Mistake Scots Girls Make

1935 Jim McKenna Hollywood actor

1935 Jim McKenna Hollywood actor

I wish Scots girls wouldn’t ape their American cousins.’* Thus Jim M’Kenna, a Glasgow-bom Scot whom by 1935 had been 15 years in Hollywood and was back “home” in Scotland during August 1935 making ” a sentimental journey through Scotland. “

Jim told the local reporters, “The Scots lasses were just as swell as I knew them 15 years ago, but to-day they have copied the dress and powder and paint just like the girls in New York and Hollywood. I liked them when they kept their own personality but as Americans, well, they’re not so hot. There sure are some changes in Glasgow. The shops have learned the meaning of ballyhoo, and they certainly are more attractive. But, apart from that, I don’t see much difference in the city. I shouldn’t like it to change, anyway.”
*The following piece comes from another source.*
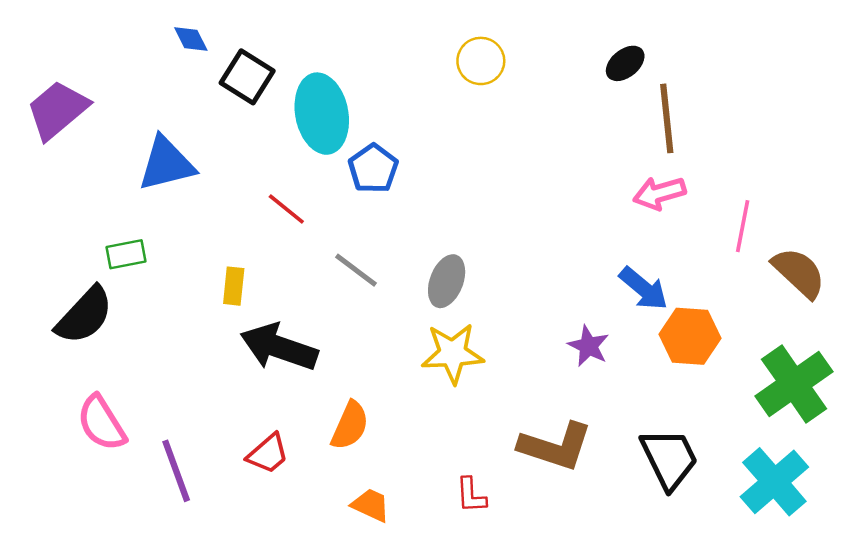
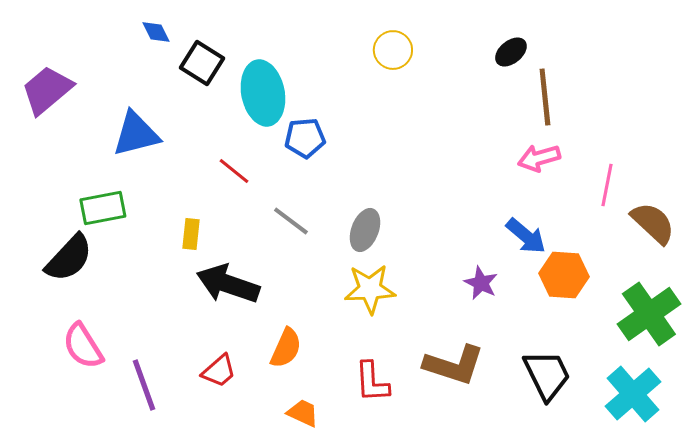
blue pentagon: (373, 169) -> (305, 138), turned 30
green rectangle: (126, 254) -> (103, 208), size x1.4
red L-shape: (471, 495) -> (372, 382), moved, size x1.4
Mr M’Kenna was born Glasgow, and later lived at Bumbank, Lanarkshire, where he worked the pits. His close family lived at Stonefield Road, Blantyre. In 1920, he was acting in an amateur production of ” All That Glitters is not Gold,” at Hamilton, when Thomas Inch, the famous American producer, saw his work and gave him his chance coming to America to star in films. While in Hollywood, where he was for 15 years prior to 1935, he played in famous films such as “Grand Canyon,” ” Live and Let Live,” and ” Phantom Ranch.” He usually played the part of an Englishman. Whilst back in Scotland, Mr M’Kenna stayed with his sister at 127 Stonefield Road, Blantyre.

“I should like to work over here,” he told “The Sunday Post.” ” During this trip I have seen all of Scotland’s beauty spots —Oban, Glencoe, and your wonderful Princes Street. ” Some of the places I’ve visited on vacation were just names to me before, and I must say it’s great to be home. ” The scenery of the Clyde has nothing to match in the whole wide world.” Mr M’Kenna went back to America the following month to fill radio, stage, and screen contracts. His one big ambition was to play’ in an important role with Greta Garbo. ” She’s the finest actress on the screen,” he said. ” But there’s another I admire —and whatever she says or does on the screen, she’s a lady is Mae West.”